--- Problem statement ---
Wherever the word "Polityka" occurs in the lines below, copy the whole line.

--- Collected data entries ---
★ ★ ★ ★

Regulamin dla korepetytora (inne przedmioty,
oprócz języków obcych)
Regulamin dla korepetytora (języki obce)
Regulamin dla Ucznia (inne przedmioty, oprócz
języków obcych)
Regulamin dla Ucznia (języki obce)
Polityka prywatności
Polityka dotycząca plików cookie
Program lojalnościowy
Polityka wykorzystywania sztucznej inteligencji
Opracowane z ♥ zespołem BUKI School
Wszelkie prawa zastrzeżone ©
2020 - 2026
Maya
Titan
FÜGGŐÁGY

★ ★ ★ ★

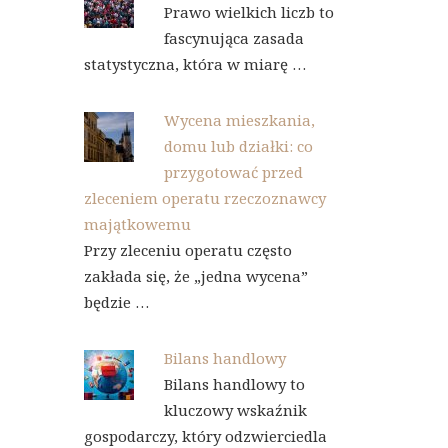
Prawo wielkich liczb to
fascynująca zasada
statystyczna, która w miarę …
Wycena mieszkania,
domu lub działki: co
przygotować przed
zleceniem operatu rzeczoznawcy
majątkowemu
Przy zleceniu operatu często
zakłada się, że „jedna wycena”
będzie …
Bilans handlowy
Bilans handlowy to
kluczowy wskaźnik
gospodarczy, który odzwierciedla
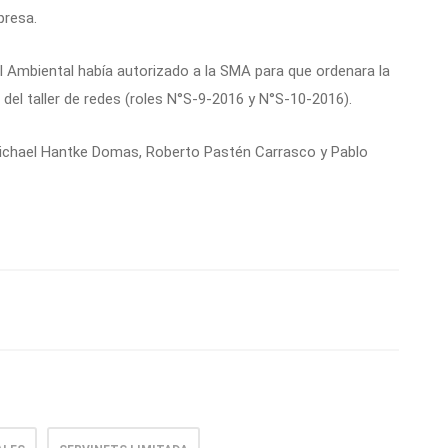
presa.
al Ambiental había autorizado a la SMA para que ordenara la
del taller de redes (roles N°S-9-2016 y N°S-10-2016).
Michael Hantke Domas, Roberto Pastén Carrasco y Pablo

★ ★ ★ ★

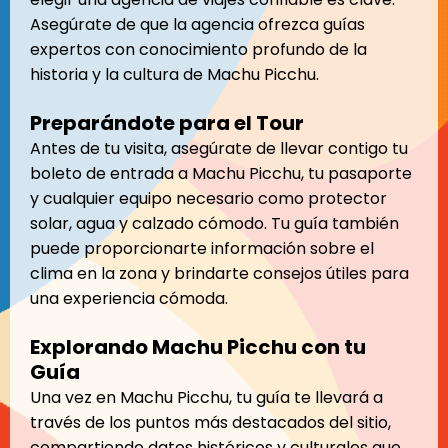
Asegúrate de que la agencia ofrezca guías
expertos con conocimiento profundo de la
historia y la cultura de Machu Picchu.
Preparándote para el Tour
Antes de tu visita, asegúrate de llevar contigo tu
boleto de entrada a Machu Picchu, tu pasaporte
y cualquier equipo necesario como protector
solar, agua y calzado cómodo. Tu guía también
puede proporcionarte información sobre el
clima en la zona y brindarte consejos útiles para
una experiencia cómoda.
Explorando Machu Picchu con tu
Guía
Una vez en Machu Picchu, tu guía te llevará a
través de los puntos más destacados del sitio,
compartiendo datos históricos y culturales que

★ ★ ★ ★

--- Reply to the task ---
Polityka prywatności
Polityka dotycząca plików cookie
Polityka wykorzystywania sztucznej inteligencji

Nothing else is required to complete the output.